Number 2, pembrolizumab is approved in second-line setting based on the phase II data. And exactly as Farshid said, for nivolumab and pembrolizumab, the most critical point is the prolonged response that we have seen with them. However, as Farshid also said, there was talk that the pembrolizumab versus placebo was negative. That data will be presented here in Chicago where we are today, and we’re going to learn more about what’s negative there.

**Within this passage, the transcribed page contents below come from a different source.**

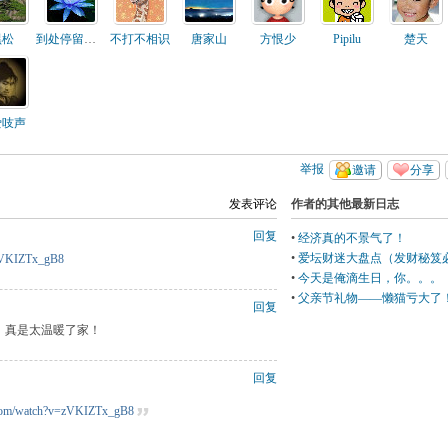
黑松
到处停留的叶子
不打不相识
唐家山
方恨少
Pipilu
楚天
爱吱声
举报
邀请
分享
发表评论
作者的其他最新日志
回复
•
经济真的不景气了！
•
爱坛财迷大盘点（发财秘笈
=zVKIZTx_gB8
•
今天是俺滴生日，你。。。
•
父亲节礼物——懒猫亏大了
回复
，真是太温暖了家！
回复
.com/watch?v=zVKIZTx_gB8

No doubt those 2 studies are going to bring in a lot of perspective in regard to where do checkpoint inhibitors play. I think we probably all agree that checkpoint inhibitors do work in HCC. The matter is what’s before them, what’s after them, exactly as Amit said, that with the advent of said many therapies, probably the alignment or the lining up of those treatments we are not yet experts on to understand better. Independent of the discussion about the checkpoint inhibitors, but nonetheless Amit brought up a very important point that is very pertinent to what we do. If you have a patient with hepatitis B, by all means, it’s got to be treatment. Remember, hepatitis B is a DNA virus. It’s part of our same DNA and as such, it can integrate in our genetic material, can cause certain activations that would cause those flares of the virus that cause the viral events, as well as probably worsening of the cancer per se.

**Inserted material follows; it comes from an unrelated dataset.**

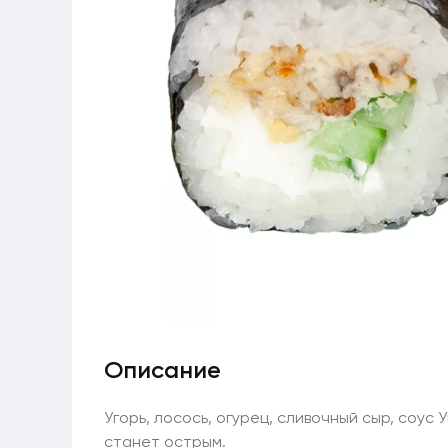
Описание
Угорь, лосось, огурец, сливочный сыр, соус 
станет острым.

On the other hand, hepatitis C is an RNA virus. Actually, B and C have nothing to do with each other. I jokingly always say that they just happened to be standing up for coffee and one was given number B and the other one number C, but they have nothing to do with each other. And hepatitis C is an RNA virus and as such, the damage already is done, and treating the virus would not matter. Amit brought up some controversial data that we are not really sure yet what it means, that if you treat a patient who has hepatitis C and HCC, the treatment of hepatitis C can actually worsen the HCC itself. We don’t know, but nonetheless, the data were reported and we ought to discover more of that specific scenario.